Adjustments around bot long-polling behavior
Description
This PR addresses a few issues relating to the long-polling of bots.
- Update
MAX_WORKER_TTL
to be 300 seconds instead of 3600. - Use a percentage of the given deadline (80%) instead of the entire value -
NETWORK_TIMEOUT
(previously 1s) - Increase
NETWORK_TIMEOUT
to 3 seconds from 1 second.
MAX_WORKER_TTL
is bumped down to 300 seconds to handle the case where no request-timeout is specified on the client side more gracefully.
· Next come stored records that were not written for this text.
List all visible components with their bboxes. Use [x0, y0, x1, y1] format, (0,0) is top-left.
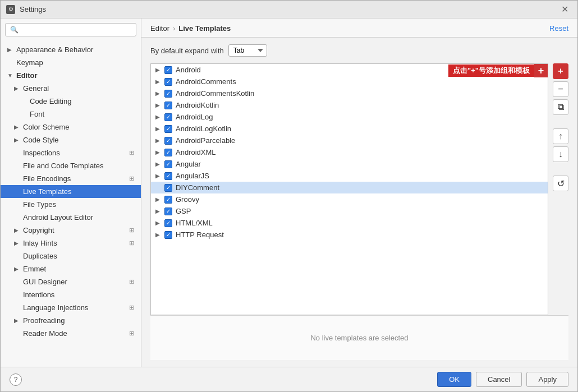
sidebar-item-code-style[interactable]: ▶ Code Style — [1, 133, 141, 146]
add-button[interactable]: + 1 Live Template 2 Template Group... — [553, 63, 568, 79]
template-row[interactable]: ▶ AndroidComments — [151, 76, 548, 87]
sidebar-item-intentions[interactable]: Intentions — [1, 288, 141, 301]
sidebar-item-duplicates[interactable]: Duplicates — [1, 250, 141, 262]
sidebar: 🔍 ▶ Appearance & Behavior Keymap ▼ Edito… — [1, 19, 141, 367]
settings-icon: ⊞ — [129, 227, 134, 234]
templates-area: 点击"+"号添加组和模板 + ▶ Android ▶ AndroidCommen… — [150, 63, 568, 315]
footer-buttons: OK Cancel Apply — [437, 372, 568, 387]
sidebar-item-language-injections[interactable]: Language Injections ⊞ — [1, 301, 141, 314]
sidebar-item-label: Color Scheme — [23, 123, 69, 131]
chevron-right-icon: ▶ — [7, 47, 14, 53]
template-checkbox[interactable] — [164, 102, 172, 109]
expand-row: By default expand with Tab Space Enter — [150, 44, 568, 57]
template-checkbox[interactable] — [164, 207, 172, 215]
template-row[interactable]: ▶ Groovy — [151, 193, 548, 205]
arrow-down-icon: ↓ — [558, 149, 563, 159]
sidebar-item-copyright[interactable]: ▶ Copyright ⊞ — [1, 224, 141, 237]
template-row[interactable]: ▶ AndroidCommentsKotlin — [151, 87, 548, 99]
chevron-icon: ▶ — [155, 114, 162, 120]
search-input[interactable] — [21, 26, 131, 34]
template-checkbox[interactable] — [164, 137, 172, 145]
template-name: AndroidKotlin — [176, 101, 543, 109]
sidebar-item-label: Duplicates — [23, 252, 57, 260]
move-down-button[interactable]: ↓ — [553, 146, 568, 162]
template-row[interactable]: ▶ GSP — [151, 205, 548, 217]
template-checkbox[interactable] — [164, 90, 172, 98]
sidebar-item-label: Android Layout Editor — [23, 213, 93, 222]
template-row[interactable]: ▶ AndroidLog — [151, 111, 548, 123]
template-checkbox[interactable] — [164, 125, 172, 133]
sidebar-item-keymap[interactable]: Keymap — [1, 56, 141, 69]
main-body: By default expand with Tab Space Enter 点… — [141, 38, 577, 367]
template-checkbox[interactable] — [164, 113, 172, 121]
template-row[interactable]: ▶ AndroidLogKotlin — [151, 123, 548, 135]
sidebar-item-file-encodings[interactable]: File Encodings ⊞ — [1, 172, 141, 185]
copy-button[interactable]: ⧉ — [553, 99, 568, 115]
template-row[interactable]: ▶ AndroidKotlin — [151, 99, 548, 111]
template-checkbox[interactable] — [164, 160, 172, 168]
sidebar-item-appearance[interactable]: ▶ Appearance & Behavior — [1, 43, 141, 56]
template-row[interactable]: ▶ AngularJS — [151, 170, 548, 182]
template-checkbox[interactable] — [164, 196, 172, 204]
sidebar-item-color-scheme[interactable]: ▶ Color Scheme — [1, 121, 141, 133]
breadcrumb-parent: Editor — [150, 24, 169, 33]
settings-icon: ⊞ — [129, 239, 134, 247]
template-checkbox[interactable] — [164, 78, 172, 86]
sidebar-item-inspections[interactable]: Inspections ⊞ — [1, 146, 141, 159]
search-icon: 🔍 — [10, 26, 19, 34]
sidebar-item-reader-mode[interactable]: Reader Mode ⊞ — [1, 327, 141, 340]
window-title: Settings — [20, 5, 558, 13]
expand-select[interactable]: Tab Space Enter — [228, 44, 267, 57]
template-row[interactable]: ▶ Android — [151, 64, 548, 76]
template-row[interactable]: ▶ AndroidXML — [151, 146, 548, 158]
template-row[interactable]: ▶ HTML/XML — [151, 217, 548, 229]
sidebar-item-gui-designer[interactable]: GUI Designer ⊞ — [1, 275, 141, 288]
ok-button[interactable]: OK — [437, 372, 471, 387]
apply-button[interactable]: Apply — [526, 372, 568, 387]
sidebar-item-code-editing[interactable]: Code Editing — [1, 95, 141, 108]
template-row[interactable]: ▶ Angular — [151, 158, 548, 170]
help-button[interactable]: ? — [10, 373, 22, 386]
chevron-right-icon: ▶ — [14, 124, 21, 130]
nav-tree: ▶ Appearance & Behavior Keymap ▼ Editor … — [1, 41, 141, 367]
chevron-icon: ▶ — [155, 79, 162, 85]
sidebar-item-label: File Encodings — [23, 174, 71, 183]
sidebar-item-label: Code Editing — [30, 97, 71, 105]
template-row[interactable]: DIYComment — [151, 182, 548, 193]
remove-button[interactable]: − — [553, 81, 568, 97]
template-checkbox[interactable] — [164, 219, 172, 227]
template-row[interactable]: ▶ HTTP Request — [151, 229, 548, 241]
template-checkbox[interactable] — [164, 149, 172, 156]
chevron-down-icon: ▼ — [7, 72, 14, 79]
restore-button[interactable]: ↺ — [553, 176, 568, 191]
search-box[interactable]: 🔍 — [5, 23, 136, 36]
sidebar-item-font[interactable]: Font — [1, 108, 141, 121]
sidebar-item-proofreading[interactable]: ▶ Proofreading — [1, 314, 141, 327]
template-checkbox[interactable] — [164, 231, 172, 239]
undo-icon: ↺ — [557, 178, 565, 189]
template-name: AngularJS — [176, 172, 543, 180]
sidebar-item-android-layout[interactable]: Android Layout Editor — [1, 211, 141, 224]
settings-icon: ⊞ — [129, 330, 134, 337]
sidebar-item-emmet[interactable]: ▶ Emmet — [1, 262, 141, 275]
cancel-button[interactable]: Cancel — [476, 372, 522, 387]
sidebar-item-live-templates[interactable]: Live Templates — [1, 185, 141, 198]
template-row[interactable]: ▶ AndroidParcelable — [151, 135, 548, 146]
template-checkbox[interactable] — [164, 184, 172, 192]
close-button[interactable]: ✕ — [558, 3, 572, 16]
sidebar-item-label: Appearance & Behavior — [16, 45, 93, 54]
sidebar-item-label: Inspections — [23, 149, 60, 157]
sidebar-item-editor[interactable]: ▼ Editor — [1, 69, 141, 82]
sidebar-item-general[interactable]: ▶ General — [1, 82, 141, 95]
move-up-button[interactable]: ↑ — [553, 128, 568, 144]
sidebar-item-label: Intentions — [23, 290, 54, 299]
template-checkbox[interactable] — [164, 172, 172, 180]
sidebar-item-inlay-hints[interactable]: ▶ Inlay Hints ⊞ — [1, 237, 141, 250]
sidebar-item-file-code-templates[interactable]: File and Code Templates — [1, 159, 141, 172]
chevron-icon: ▶ — [155, 208, 162, 214]
template-name: AndroidComments — [176, 77, 543, 86]
reset-button[interactable]: Reset — [549, 24, 568, 33]
chevron-icon: ▶ — [155, 232, 162, 238]
sidebar-item-file-types[interactable]: File Types — [1, 198, 141, 211]
template-checkbox[interactable] — [164, 66, 172, 74]
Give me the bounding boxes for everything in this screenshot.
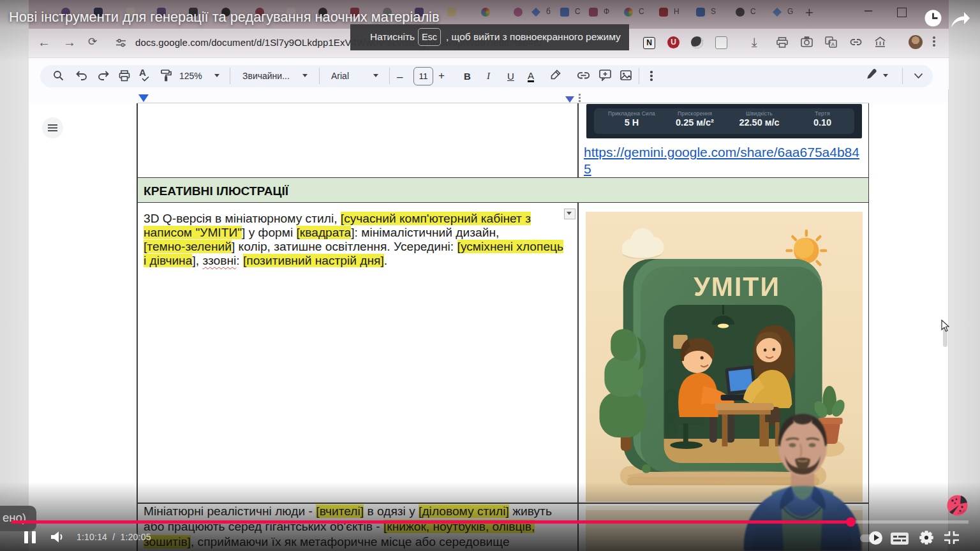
svg-text:УМІТИ: УМІТИ <box>694 272 780 302</box>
We have logic for if the deadline is None
, but depending on the client language an unset request-timeout might end up being an arbitrarily large uint64 value instead. 300 was chosen as it was the previous default of MAX_JOB_BLOCK_TIME
, which MAX_WORKER_TTL
replaced.
The adjustments around NETWORK_TIMEOUT
were done to give BuildGrid more time to respond to requests when there is no work available. We've seen issues where when using a large threadpool it would often take longer than the 1s we previously allocated to stop waiting for work and finish the request. This would result in buildbox-worker
crashing and potentially restarting, making the issue worse. By using a percentage of the given deadline and increasing the minimum value we allow (NETWORK_TIMEOUT
) we ensure that BuildGrid has enough time to finish requests outside of more serious issues.